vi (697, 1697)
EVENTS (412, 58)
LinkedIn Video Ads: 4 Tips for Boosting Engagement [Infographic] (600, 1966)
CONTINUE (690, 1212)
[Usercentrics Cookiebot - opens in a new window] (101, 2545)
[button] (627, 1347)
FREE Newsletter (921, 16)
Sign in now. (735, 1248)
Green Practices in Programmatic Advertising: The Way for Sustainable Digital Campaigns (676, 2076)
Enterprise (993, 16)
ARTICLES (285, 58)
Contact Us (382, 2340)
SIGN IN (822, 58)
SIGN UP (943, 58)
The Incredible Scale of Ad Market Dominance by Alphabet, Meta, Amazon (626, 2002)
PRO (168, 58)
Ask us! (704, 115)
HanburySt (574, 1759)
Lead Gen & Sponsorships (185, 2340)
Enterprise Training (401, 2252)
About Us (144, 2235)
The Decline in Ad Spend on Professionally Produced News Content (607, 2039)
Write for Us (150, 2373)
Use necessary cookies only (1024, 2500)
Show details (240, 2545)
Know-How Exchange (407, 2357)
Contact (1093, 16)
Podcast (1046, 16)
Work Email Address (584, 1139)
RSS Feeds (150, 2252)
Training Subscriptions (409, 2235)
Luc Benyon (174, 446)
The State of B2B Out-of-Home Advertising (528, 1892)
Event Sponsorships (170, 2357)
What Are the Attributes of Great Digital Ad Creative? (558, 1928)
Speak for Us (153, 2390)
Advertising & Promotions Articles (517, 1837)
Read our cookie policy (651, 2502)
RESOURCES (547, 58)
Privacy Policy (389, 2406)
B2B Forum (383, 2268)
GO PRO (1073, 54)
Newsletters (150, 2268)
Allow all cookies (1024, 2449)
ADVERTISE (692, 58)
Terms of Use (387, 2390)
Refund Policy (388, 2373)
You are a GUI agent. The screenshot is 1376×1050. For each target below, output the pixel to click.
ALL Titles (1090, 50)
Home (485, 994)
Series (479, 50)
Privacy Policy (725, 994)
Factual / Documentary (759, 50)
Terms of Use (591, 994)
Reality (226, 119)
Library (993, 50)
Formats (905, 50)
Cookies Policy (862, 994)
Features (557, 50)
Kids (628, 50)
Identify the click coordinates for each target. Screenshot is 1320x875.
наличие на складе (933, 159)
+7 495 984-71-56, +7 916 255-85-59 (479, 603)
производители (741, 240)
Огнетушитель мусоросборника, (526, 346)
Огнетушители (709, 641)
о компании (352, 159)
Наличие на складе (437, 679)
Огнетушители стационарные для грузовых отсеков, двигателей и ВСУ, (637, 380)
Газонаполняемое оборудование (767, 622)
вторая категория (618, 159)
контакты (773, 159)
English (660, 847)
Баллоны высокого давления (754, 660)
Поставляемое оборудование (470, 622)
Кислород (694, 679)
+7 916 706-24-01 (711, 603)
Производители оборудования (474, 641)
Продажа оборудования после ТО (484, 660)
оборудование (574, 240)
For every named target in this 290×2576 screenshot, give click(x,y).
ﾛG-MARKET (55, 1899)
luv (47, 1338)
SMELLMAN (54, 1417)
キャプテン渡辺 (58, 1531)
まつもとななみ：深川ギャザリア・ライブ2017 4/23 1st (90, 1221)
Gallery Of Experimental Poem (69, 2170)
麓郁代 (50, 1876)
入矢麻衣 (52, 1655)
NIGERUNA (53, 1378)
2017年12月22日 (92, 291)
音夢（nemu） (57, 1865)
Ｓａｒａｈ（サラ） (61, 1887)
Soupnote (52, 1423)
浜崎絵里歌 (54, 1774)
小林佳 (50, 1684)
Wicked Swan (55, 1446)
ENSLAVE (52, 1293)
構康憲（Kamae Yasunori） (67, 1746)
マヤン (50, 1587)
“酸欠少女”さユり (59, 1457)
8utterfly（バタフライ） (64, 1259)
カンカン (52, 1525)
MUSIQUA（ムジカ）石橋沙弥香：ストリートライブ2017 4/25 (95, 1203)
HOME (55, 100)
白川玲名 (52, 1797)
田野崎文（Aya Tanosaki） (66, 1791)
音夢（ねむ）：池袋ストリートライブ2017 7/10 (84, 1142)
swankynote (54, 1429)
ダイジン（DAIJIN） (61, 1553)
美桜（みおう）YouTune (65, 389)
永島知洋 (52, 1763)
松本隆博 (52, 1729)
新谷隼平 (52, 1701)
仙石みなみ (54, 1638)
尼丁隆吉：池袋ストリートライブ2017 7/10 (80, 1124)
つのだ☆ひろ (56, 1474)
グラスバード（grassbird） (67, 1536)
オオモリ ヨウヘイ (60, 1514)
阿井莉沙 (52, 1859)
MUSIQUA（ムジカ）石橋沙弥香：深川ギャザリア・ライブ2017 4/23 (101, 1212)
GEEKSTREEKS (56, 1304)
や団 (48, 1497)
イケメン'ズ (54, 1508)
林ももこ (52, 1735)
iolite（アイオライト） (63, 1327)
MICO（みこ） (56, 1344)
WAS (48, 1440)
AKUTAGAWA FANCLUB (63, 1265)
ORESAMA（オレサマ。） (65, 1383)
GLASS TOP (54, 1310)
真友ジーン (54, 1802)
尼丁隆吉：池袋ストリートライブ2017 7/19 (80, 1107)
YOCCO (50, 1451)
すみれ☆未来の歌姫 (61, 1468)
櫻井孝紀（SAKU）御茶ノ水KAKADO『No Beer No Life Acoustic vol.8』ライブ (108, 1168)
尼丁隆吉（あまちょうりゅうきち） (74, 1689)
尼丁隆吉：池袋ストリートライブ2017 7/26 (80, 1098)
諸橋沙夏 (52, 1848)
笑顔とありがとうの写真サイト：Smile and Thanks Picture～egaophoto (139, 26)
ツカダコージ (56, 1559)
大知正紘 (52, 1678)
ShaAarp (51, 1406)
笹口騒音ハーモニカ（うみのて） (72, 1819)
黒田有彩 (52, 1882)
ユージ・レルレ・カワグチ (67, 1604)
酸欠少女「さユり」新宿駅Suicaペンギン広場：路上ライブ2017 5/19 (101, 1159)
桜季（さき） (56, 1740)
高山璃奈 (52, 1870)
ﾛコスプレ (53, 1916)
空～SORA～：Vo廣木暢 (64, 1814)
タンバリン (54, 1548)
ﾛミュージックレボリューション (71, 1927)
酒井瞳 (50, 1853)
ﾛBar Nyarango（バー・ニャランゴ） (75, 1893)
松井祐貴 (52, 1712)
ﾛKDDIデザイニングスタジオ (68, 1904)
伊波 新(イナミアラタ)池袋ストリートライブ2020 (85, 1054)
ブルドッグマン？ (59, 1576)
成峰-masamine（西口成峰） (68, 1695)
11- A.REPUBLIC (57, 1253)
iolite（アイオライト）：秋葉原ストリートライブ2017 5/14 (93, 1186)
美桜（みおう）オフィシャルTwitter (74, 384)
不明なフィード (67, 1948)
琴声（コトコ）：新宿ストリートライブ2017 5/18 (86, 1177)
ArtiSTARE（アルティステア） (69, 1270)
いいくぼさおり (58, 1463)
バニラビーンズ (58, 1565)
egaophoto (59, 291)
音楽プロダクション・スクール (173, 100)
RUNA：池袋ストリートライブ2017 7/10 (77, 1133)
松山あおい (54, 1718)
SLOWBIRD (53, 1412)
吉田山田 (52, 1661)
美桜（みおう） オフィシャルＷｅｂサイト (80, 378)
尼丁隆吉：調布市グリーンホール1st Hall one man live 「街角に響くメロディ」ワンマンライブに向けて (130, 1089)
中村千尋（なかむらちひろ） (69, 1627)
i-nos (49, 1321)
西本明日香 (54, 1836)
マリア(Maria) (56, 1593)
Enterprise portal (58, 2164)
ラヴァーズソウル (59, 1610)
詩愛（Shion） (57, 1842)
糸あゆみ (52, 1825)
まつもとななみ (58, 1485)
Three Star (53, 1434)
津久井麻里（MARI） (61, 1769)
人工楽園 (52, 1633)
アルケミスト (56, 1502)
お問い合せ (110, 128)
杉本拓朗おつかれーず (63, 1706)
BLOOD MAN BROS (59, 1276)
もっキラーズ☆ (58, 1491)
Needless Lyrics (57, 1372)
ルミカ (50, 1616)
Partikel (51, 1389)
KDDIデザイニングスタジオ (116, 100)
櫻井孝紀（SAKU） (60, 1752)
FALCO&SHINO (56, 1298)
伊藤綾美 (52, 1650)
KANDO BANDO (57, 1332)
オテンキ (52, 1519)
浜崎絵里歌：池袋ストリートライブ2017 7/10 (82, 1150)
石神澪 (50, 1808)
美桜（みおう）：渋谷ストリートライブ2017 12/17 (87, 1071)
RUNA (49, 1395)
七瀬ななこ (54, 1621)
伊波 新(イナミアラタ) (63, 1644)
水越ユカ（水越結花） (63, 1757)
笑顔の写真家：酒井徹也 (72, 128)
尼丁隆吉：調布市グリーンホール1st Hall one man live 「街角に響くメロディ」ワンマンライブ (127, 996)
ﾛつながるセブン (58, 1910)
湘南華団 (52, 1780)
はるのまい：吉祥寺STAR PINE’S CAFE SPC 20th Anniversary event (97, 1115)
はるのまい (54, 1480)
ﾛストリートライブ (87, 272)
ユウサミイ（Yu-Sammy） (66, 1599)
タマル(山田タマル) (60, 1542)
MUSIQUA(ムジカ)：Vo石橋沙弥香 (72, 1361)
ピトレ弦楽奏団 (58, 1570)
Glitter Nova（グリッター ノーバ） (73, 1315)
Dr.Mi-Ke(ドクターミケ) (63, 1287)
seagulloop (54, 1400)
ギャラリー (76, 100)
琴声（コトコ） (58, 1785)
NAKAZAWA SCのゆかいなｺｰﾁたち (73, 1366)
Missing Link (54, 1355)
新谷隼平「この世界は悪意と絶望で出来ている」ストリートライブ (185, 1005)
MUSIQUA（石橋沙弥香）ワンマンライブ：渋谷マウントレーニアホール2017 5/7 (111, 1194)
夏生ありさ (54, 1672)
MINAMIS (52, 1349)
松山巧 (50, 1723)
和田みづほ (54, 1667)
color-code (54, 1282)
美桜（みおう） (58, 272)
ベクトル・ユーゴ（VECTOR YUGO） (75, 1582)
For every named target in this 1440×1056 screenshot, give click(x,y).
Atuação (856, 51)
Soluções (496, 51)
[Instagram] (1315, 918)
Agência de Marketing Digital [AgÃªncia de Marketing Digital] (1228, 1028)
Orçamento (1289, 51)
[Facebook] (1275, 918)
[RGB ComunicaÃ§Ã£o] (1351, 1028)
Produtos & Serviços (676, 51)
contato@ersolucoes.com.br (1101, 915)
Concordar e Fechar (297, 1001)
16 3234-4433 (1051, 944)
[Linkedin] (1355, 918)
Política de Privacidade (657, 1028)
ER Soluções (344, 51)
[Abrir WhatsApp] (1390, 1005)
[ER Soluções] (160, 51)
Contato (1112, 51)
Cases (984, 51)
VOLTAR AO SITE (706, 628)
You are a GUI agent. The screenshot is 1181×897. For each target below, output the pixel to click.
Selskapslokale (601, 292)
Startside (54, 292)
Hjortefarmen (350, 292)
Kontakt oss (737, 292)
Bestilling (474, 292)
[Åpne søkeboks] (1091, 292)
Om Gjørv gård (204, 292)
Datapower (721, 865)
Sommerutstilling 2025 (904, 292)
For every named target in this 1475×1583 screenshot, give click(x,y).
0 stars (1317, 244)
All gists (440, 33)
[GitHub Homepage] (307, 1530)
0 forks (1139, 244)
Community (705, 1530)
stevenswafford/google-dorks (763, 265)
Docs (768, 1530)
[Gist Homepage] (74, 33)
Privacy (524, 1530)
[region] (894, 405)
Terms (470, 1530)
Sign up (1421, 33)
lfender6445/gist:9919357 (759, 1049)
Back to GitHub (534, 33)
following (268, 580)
....
_Directions_
Above are the lines; repeat exactly the ones from the line containing "伊波 新(イナミアラタ) (63, 1644)" down to the line containing "Glitter Nova（グリッター ノーバ） (73, 1315)", both inclusive.

_Reply_
伊波 新(イナミアラタ) (63, 1644)
水越ユカ（水越結花） (63, 1757)
笑顔の写真家：酒井徹也 (72, 128)
尼丁隆吉：調布市グリーンホール1st Hall one man live 「街角に響くメロディ」ワンマンライブ (127, 996)
ﾛつながるセブン (58, 1910)
湘南華団 (52, 1780)
はるのまい：吉祥寺STAR PINE’S CAFE SPC 20th Anniversary event (97, 1115)
はるのまい (54, 1480)
ﾛストリートライブ (87, 272)
ユウサミイ（Yu-Sammy） (66, 1599)
タマル(山田タマル) (60, 1542)
MUSIQUA(ムジカ)：Vo石橋沙弥香 (72, 1361)
ピトレ弦楽奏団 (58, 1570)
Glitter Nova（グリッター ノーバ） (73, 1315)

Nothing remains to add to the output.